The related concept of yields from bonds, where one expects future cash flows (e.g., individual seeks $1,000 at the end of maturity).
Derivatives and their Market Function
Derivatives like options and futures are derived from other securities, creating claims on the underlying secured assets.
The Chicago Mercantile Exchange (CME Group) is key in trading these derivatives, especially in futures and options in various markets.
Notable fact: CME Group trades approximately $5 trillion in currency daily.
Asset Ownership: Agency Problem
Discussion on the conflict of interest between owners (shareholders) and managers (agents).
A principal-agent problem emerges since managers may act in their interest rather than maximizing shareholder value.
Strategies mentioned to mitigate agency problems include:
Establishing a strong, independent board to oversee management.
Performance contracts linking executive compensation to profits and stock price to align goals.
Role of Financial Markets
Informational Role: Financial markets serve to efficiently allocate resources based on the performance of various firms.
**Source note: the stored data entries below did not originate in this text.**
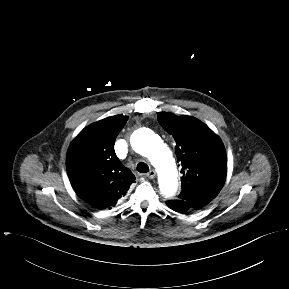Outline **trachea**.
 Returning a JSON list of instances; mask_svg holds the SVG:
<instances>
[{"label":"trachea","instance_id":"trachea-1","mask_svg":"<svg viewBox=\"0 0 289 289\" xmlns=\"http://www.w3.org/2000/svg\"><path fill=\"white\" fill-rule=\"evenodd\" d=\"M137 171L140 173H147L149 171V167L146 163L140 162L137 165Z\"/></svg>","mask_w":289,"mask_h":289}]
</instances>
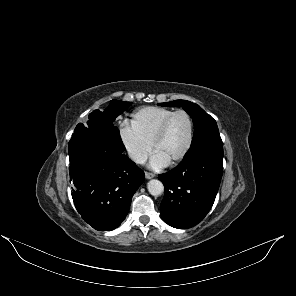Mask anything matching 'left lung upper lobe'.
Listing matches in <instances>:
<instances>
[{"instance_id":"obj_1","label":"left lung upper lobe","mask_w":296,"mask_h":296,"mask_svg":"<svg viewBox=\"0 0 296 296\" xmlns=\"http://www.w3.org/2000/svg\"><path fill=\"white\" fill-rule=\"evenodd\" d=\"M158 105L164 107H183V109L193 118L195 126L194 136L191 147L185 155V158L208 148L222 146V140L216 121L199 105L186 100L159 103Z\"/></svg>"}]
</instances>
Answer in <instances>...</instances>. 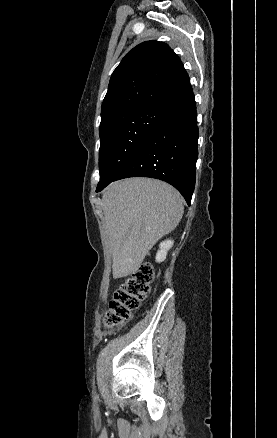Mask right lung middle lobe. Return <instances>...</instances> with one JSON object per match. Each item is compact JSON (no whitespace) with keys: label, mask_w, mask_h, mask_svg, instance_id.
I'll return each instance as SVG.
<instances>
[{"label":"right lung middle lobe","mask_w":277,"mask_h":438,"mask_svg":"<svg viewBox=\"0 0 277 438\" xmlns=\"http://www.w3.org/2000/svg\"><path fill=\"white\" fill-rule=\"evenodd\" d=\"M163 113L164 110H151L140 115H115L101 120L98 186L112 182L144 144Z\"/></svg>","instance_id":"dd1d6c3e"}]
</instances>
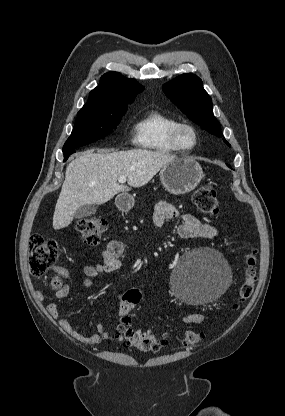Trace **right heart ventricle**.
Here are the masks:
<instances>
[{
	"label": "right heart ventricle",
	"instance_id": "e07e8e85",
	"mask_svg": "<svg viewBox=\"0 0 285 416\" xmlns=\"http://www.w3.org/2000/svg\"><path fill=\"white\" fill-rule=\"evenodd\" d=\"M179 123L174 116L159 109L147 111L135 125V142L155 153H176L171 132Z\"/></svg>",
	"mask_w": 285,
	"mask_h": 416
}]
</instances>
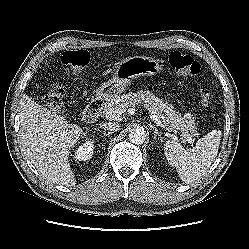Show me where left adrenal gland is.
<instances>
[{
    "instance_id": "a2214340",
    "label": "left adrenal gland",
    "mask_w": 249,
    "mask_h": 249,
    "mask_svg": "<svg viewBox=\"0 0 249 249\" xmlns=\"http://www.w3.org/2000/svg\"><path fill=\"white\" fill-rule=\"evenodd\" d=\"M150 127L154 130V140H157V136H159L161 138V135H160L159 131L157 130V128L151 124H150Z\"/></svg>"
}]
</instances>
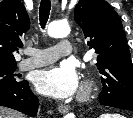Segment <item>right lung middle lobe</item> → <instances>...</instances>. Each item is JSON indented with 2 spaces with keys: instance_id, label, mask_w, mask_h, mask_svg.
Listing matches in <instances>:
<instances>
[{
  "instance_id": "1",
  "label": "right lung middle lobe",
  "mask_w": 133,
  "mask_h": 118,
  "mask_svg": "<svg viewBox=\"0 0 133 118\" xmlns=\"http://www.w3.org/2000/svg\"><path fill=\"white\" fill-rule=\"evenodd\" d=\"M15 70V62L0 63V87L13 86L19 83L15 79Z\"/></svg>"
}]
</instances>
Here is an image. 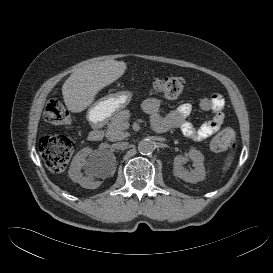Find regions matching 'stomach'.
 Returning a JSON list of instances; mask_svg holds the SVG:
<instances>
[{"label": "stomach", "instance_id": "obj_1", "mask_svg": "<svg viewBox=\"0 0 273 273\" xmlns=\"http://www.w3.org/2000/svg\"><path fill=\"white\" fill-rule=\"evenodd\" d=\"M131 99L132 93L130 91H118L109 94L90 106L87 118L94 124L107 121L124 109L130 103Z\"/></svg>", "mask_w": 273, "mask_h": 273}]
</instances>
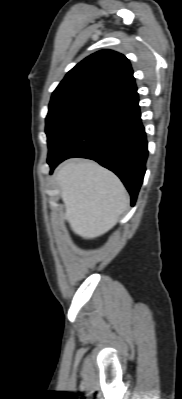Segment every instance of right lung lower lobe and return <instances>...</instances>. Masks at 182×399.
I'll return each instance as SVG.
<instances>
[{"mask_svg": "<svg viewBox=\"0 0 182 399\" xmlns=\"http://www.w3.org/2000/svg\"><path fill=\"white\" fill-rule=\"evenodd\" d=\"M138 102L135 90L107 101L76 122L49 148L47 163L51 172L67 158L95 160L119 176L133 206L148 155Z\"/></svg>", "mask_w": 182, "mask_h": 399, "instance_id": "1", "label": "right lung lower lobe"}]
</instances>
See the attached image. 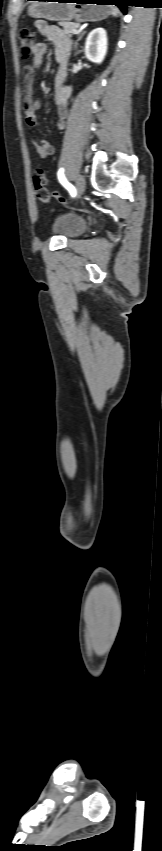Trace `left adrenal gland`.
<instances>
[{
	"mask_svg": "<svg viewBox=\"0 0 162 851\" xmlns=\"http://www.w3.org/2000/svg\"><path fill=\"white\" fill-rule=\"evenodd\" d=\"M85 33H86V31H83V32L80 34V36L78 37L77 41L75 42V45H74V49H75V50H77V42H78V41H79V40L83 37V35H84ZM76 54H77V52H76Z\"/></svg>",
	"mask_w": 162,
	"mask_h": 851,
	"instance_id": "obj_1",
	"label": "left adrenal gland"
}]
</instances>
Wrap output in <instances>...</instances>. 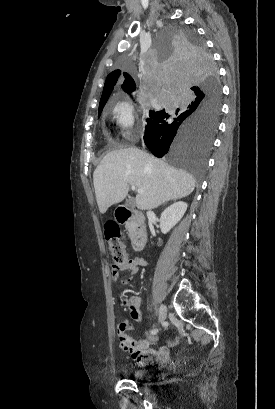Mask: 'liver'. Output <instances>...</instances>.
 <instances>
[{
    "label": "liver",
    "instance_id": "1",
    "mask_svg": "<svg viewBox=\"0 0 275 409\" xmlns=\"http://www.w3.org/2000/svg\"><path fill=\"white\" fill-rule=\"evenodd\" d=\"M93 184L100 213L121 202L129 184L143 190L136 194V207L145 211L156 209L170 198L187 196L195 188V178L187 170L174 168L165 160L130 146L103 156L93 172Z\"/></svg>",
    "mask_w": 275,
    "mask_h": 409
}]
</instances>
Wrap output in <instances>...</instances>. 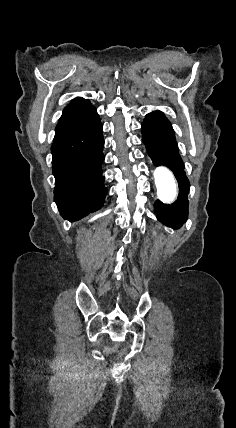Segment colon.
<instances>
[{"label":"colon","mask_w":236,"mask_h":428,"mask_svg":"<svg viewBox=\"0 0 236 428\" xmlns=\"http://www.w3.org/2000/svg\"><path fill=\"white\" fill-rule=\"evenodd\" d=\"M127 352H128V349H127V348H124V349L121 351V353L119 354V358H124V357L126 356Z\"/></svg>","instance_id":"1"}]
</instances>
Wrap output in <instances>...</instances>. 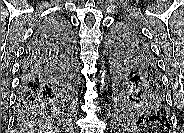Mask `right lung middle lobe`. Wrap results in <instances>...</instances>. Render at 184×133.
<instances>
[{"mask_svg":"<svg viewBox=\"0 0 184 133\" xmlns=\"http://www.w3.org/2000/svg\"><path fill=\"white\" fill-rule=\"evenodd\" d=\"M53 20H58L59 22H61L62 26L65 27L69 38H71L70 41L73 43L74 46V39L70 25L65 20L60 18H53ZM73 59L70 53L67 60L69 64L68 75L64 78L62 87L57 92L56 96L35 105H25L17 103V112L20 117L26 118L34 115H46L50 113H56L60 111H65L72 106L74 99L73 85L76 78Z\"/></svg>","mask_w":184,"mask_h":133,"instance_id":"right-lung-middle-lobe-1","label":"right lung middle lobe"}]
</instances>
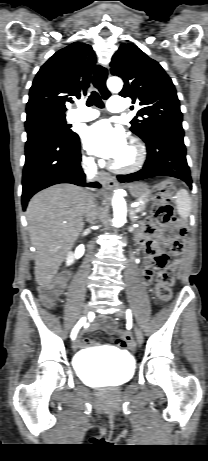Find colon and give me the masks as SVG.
Here are the masks:
<instances>
[{"label": "colon", "mask_w": 208, "mask_h": 461, "mask_svg": "<svg viewBox=\"0 0 208 461\" xmlns=\"http://www.w3.org/2000/svg\"><path fill=\"white\" fill-rule=\"evenodd\" d=\"M173 188V184L170 181H165L157 185L152 192V196L156 201V204L152 208V213L157 222L164 225L176 224L178 229H183L182 222L176 217L174 208L170 203V193ZM182 248V240L178 242H172V249L179 251ZM155 266L160 268L161 271L158 274L155 292L156 296L162 302H168L172 298L171 285L174 282L175 266L168 263V256L166 254H160L154 259ZM65 283L63 280L58 279L40 288V293L43 301L51 304L57 300L60 293L62 292ZM130 336L128 334L120 335V346L126 349V343Z\"/></svg>", "instance_id": "obj_1"}]
</instances>
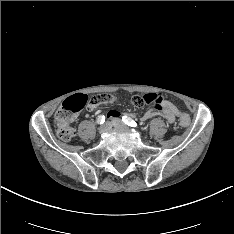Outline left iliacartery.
Listing matches in <instances>:
<instances>
[{
  "label": "left iliac artery",
  "mask_w": 234,
  "mask_h": 234,
  "mask_svg": "<svg viewBox=\"0 0 234 234\" xmlns=\"http://www.w3.org/2000/svg\"><path fill=\"white\" fill-rule=\"evenodd\" d=\"M122 121L130 127H137V123L128 116H123Z\"/></svg>",
  "instance_id": "left-iliac-artery-1"
}]
</instances>
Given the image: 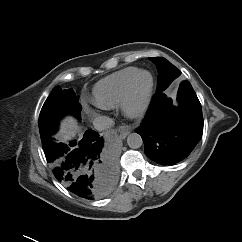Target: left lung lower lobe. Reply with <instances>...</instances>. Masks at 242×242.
I'll return each instance as SVG.
<instances>
[{
	"label": "left lung lower lobe",
	"mask_w": 242,
	"mask_h": 242,
	"mask_svg": "<svg viewBox=\"0 0 242 242\" xmlns=\"http://www.w3.org/2000/svg\"><path fill=\"white\" fill-rule=\"evenodd\" d=\"M177 102L173 105L163 91H157L136 129L143 139L146 156L161 165L186 159L203 134L201 104L188 81L180 84Z\"/></svg>",
	"instance_id": "left-lung-lower-lobe-1"
}]
</instances>
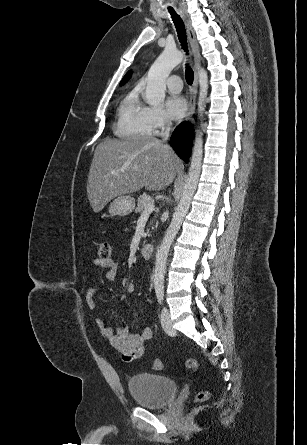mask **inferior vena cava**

Market efficiency suggests that rational investors prefer investments with the highest prospective returns.
The model of financial decision-making governs how individuals make consumption and savings decisions over their lifespan, aiming for long-term utility maximization through asset allocation.
Financial markets provide the necessary framework to adjust to changes in economic conditions (e.g., interest rates during recessions or expansions).
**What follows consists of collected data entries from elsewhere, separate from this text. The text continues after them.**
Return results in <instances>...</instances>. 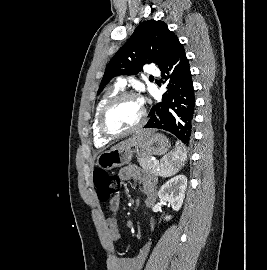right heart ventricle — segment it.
<instances>
[{"instance_id":"e07e8e85","label":"right heart ventricle","mask_w":267,"mask_h":270,"mask_svg":"<svg viewBox=\"0 0 267 270\" xmlns=\"http://www.w3.org/2000/svg\"><path fill=\"white\" fill-rule=\"evenodd\" d=\"M120 91V87L115 85L114 87H112L111 89H109L104 95L103 97L99 100L95 112H94V117H93V121H92V135H93V140H94V144L97 147H103L106 144H108L109 140L104 139L98 131V116L99 113L101 111V109L103 108V106L115 95H117Z\"/></svg>"}]
</instances>
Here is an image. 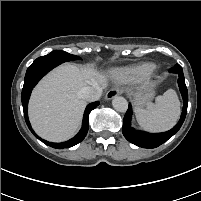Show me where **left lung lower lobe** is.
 Masks as SVG:
<instances>
[{"mask_svg": "<svg viewBox=\"0 0 201 201\" xmlns=\"http://www.w3.org/2000/svg\"><path fill=\"white\" fill-rule=\"evenodd\" d=\"M170 72L176 73L179 76L178 85L183 97V111L181 118L171 130L163 133H147L144 131H138L131 127L132 108L129 104V108L123 120L122 133L129 142L139 147L151 149L160 146L178 132L185 120L188 105V91L185 85L183 70L179 64H176L174 67L170 68Z\"/></svg>", "mask_w": 201, "mask_h": 201, "instance_id": "left-lung-lower-lobe-1", "label": "left lung lower lobe"}]
</instances>
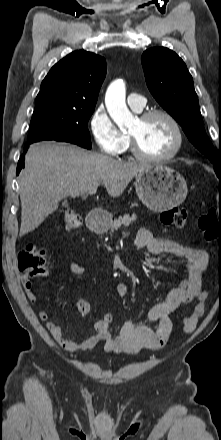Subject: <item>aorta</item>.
<instances>
[{
	"instance_id": "obj_1",
	"label": "aorta",
	"mask_w": 221,
	"mask_h": 440,
	"mask_svg": "<svg viewBox=\"0 0 221 440\" xmlns=\"http://www.w3.org/2000/svg\"><path fill=\"white\" fill-rule=\"evenodd\" d=\"M126 89L123 80L112 82L105 95V105L112 120L122 129L129 126L134 117L129 111L126 101Z\"/></svg>"
}]
</instances>
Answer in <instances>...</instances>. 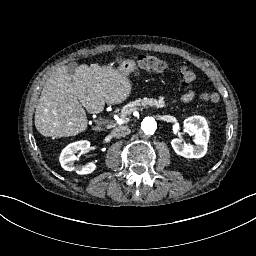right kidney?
Listing matches in <instances>:
<instances>
[{
    "mask_svg": "<svg viewBox=\"0 0 256 256\" xmlns=\"http://www.w3.org/2000/svg\"><path fill=\"white\" fill-rule=\"evenodd\" d=\"M91 146L90 141L81 140L67 145L61 152L59 161L62 168L66 171L76 172L78 175H87L94 172L97 168L96 164L93 162L86 163L82 166L74 165L76 156L73 155L74 152L85 151Z\"/></svg>",
    "mask_w": 256,
    "mask_h": 256,
    "instance_id": "right-kidney-1",
    "label": "right kidney"
}]
</instances>
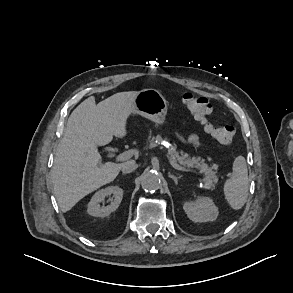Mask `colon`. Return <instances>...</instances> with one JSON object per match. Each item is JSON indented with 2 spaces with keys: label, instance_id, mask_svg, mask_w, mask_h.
Listing matches in <instances>:
<instances>
[{
  "label": "colon",
  "instance_id": "obj_1",
  "mask_svg": "<svg viewBox=\"0 0 293 293\" xmlns=\"http://www.w3.org/2000/svg\"><path fill=\"white\" fill-rule=\"evenodd\" d=\"M184 106L198 120L218 142L229 144L235 136V128L231 125H224L212 122L214 111L211 103L205 97L186 93L182 98Z\"/></svg>",
  "mask_w": 293,
  "mask_h": 293
}]
</instances>
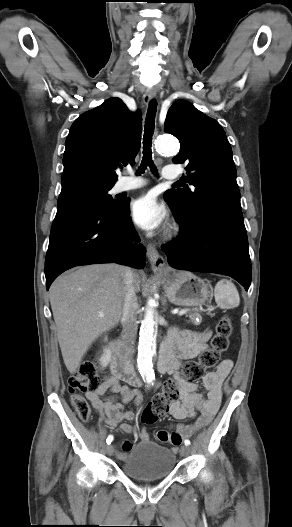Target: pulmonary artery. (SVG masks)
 I'll return each instance as SVG.
<instances>
[{"label": "pulmonary artery", "mask_w": 292, "mask_h": 527, "mask_svg": "<svg viewBox=\"0 0 292 527\" xmlns=\"http://www.w3.org/2000/svg\"><path fill=\"white\" fill-rule=\"evenodd\" d=\"M162 177L167 180H174L178 177V172L175 166H165L162 170ZM145 185V181L139 177L130 176L121 179L116 188L118 191H129L140 188Z\"/></svg>", "instance_id": "e3ab8cb5"}]
</instances>
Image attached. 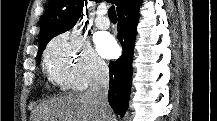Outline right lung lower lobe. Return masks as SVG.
Instances as JSON below:
<instances>
[{"instance_id": "right-lung-lower-lobe-1", "label": "right lung lower lobe", "mask_w": 217, "mask_h": 121, "mask_svg": "<svg viewBox=\"0 0 217 121\" xmlns=\"http://www.w3.org/2000/svg\"><path fill=\"white\" fill-rule=\"evenodd\" d=\"M142 0H125L117 11L119 17L118 38L123 53L117 61L109 65L110 86L108 100L114 112L124 116L129 102L132 82V57L139 19L138 8Z\"/></svg>"}]
</instances>
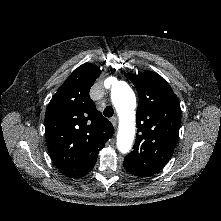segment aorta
Here are the masks:
<instances>
[{"instance_id":"1","label":"aorta","mask_w":221,"mask_h":221,"mask_svg":"<svg viewBox=\"0 0 221 221\" xmlns=\"http://www.w3.org/2000/svg\"><path fill=\"white\" fill-rule=\"evenodd\" d=\"M112 100L121 115L131 113L135 108V94L125 83L118 84L112 92ZM134 138V127L128 131H122L118 138V149L122 153H127L131 149Z\"/></svg>"}]
</instances>
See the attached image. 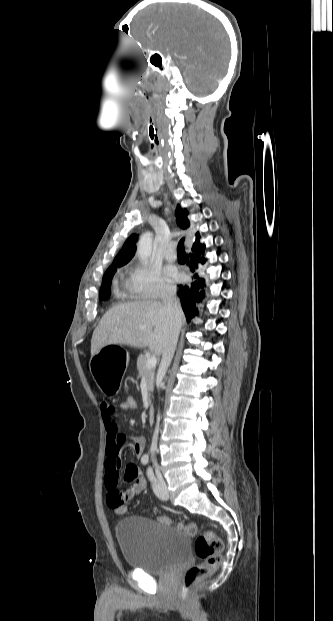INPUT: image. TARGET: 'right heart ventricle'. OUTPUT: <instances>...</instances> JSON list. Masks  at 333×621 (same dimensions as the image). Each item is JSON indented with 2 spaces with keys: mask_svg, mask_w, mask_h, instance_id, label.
I'll return each mask as SVG.
<instances>
[{
  "mask_svg": "<svg viewBox=\"0 0 333 621\" xmlns=\"http://www.w3.org/2000/svg\"><path fill=\"white\" fill-rule=\"evenodd\" d=\"M117 296L123 299L133 298V294L131 293L128 283L124 284L122 287L117 288Z\"/></svg>",
  "mask_w": 333,
  "mask_h": 621,
  "instance_id": "right-heart-ventricle-1",
  "label": "right heart ventricle"
}]
</instances>
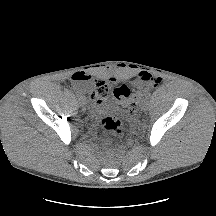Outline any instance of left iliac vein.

Economic Concepts Related to Financial Decisions
Risk Allocation: Investors prefer lower risk with a higher return (risk-return trade-off).
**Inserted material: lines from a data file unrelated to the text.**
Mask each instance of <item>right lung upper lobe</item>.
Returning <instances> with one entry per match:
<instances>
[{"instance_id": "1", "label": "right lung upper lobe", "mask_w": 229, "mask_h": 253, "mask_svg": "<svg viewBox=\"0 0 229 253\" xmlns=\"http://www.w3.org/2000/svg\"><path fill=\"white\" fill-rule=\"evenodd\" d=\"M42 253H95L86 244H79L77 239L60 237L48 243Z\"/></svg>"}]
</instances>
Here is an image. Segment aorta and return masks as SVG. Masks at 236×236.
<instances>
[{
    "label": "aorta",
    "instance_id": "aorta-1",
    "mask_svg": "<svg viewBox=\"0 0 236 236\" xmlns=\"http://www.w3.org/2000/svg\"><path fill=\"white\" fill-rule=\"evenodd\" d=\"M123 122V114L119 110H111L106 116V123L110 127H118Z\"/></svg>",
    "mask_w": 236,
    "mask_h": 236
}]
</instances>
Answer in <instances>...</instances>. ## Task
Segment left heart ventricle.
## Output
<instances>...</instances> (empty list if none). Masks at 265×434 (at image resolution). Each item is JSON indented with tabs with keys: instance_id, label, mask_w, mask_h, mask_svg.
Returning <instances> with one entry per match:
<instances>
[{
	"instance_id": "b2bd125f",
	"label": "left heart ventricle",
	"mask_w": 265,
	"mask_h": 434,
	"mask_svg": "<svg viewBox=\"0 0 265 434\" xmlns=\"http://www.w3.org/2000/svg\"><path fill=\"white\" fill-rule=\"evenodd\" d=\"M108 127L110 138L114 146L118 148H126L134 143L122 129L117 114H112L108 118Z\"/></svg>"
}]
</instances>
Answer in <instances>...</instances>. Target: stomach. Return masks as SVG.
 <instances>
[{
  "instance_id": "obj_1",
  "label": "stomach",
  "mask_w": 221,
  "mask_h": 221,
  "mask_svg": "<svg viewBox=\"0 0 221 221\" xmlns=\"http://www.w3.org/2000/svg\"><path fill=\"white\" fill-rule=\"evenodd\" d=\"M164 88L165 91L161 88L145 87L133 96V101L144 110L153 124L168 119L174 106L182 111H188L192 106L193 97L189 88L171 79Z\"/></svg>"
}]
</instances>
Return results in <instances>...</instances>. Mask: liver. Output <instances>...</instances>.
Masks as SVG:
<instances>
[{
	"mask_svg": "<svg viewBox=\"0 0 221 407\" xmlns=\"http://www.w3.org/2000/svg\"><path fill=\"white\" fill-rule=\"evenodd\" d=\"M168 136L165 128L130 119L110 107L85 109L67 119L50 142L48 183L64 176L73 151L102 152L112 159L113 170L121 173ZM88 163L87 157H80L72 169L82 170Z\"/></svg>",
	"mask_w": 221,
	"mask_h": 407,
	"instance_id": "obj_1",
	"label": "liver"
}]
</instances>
Opportunity Cost: Individuals often choose between spending now or saving for future consumption to maximize overall lifetime utility.
Investment as a Lifelong Pursuit
The individual's need to balance current spending with future investment predicts a lifetime management of personal finances to maximize utility.
The financial market facilitates this by allowing individuals to invest and adapt their consumption patterns over time.
Government Policy in Financial Context
Fiscal policies adopted by governments in response to recession typically involve lowering interest rates.
Lower interest rates stimulate spending, making credit more accessible, which in turn influences household consumption levels versus savings behaviors.
Market Participants
Distinctions between various market participants such as:
Households: Collectively referred to as retail investors who engage with the market primarily for personal investment.
Businesses: Firms that actively participate in the financial markets.
Government: Plays a key role in adjusting monetary policy and interest rates according to economic conditions.
Interaction among suppliers of funds, demanders of funds, and the pricing of loans was noted as a critical component of market dynamics.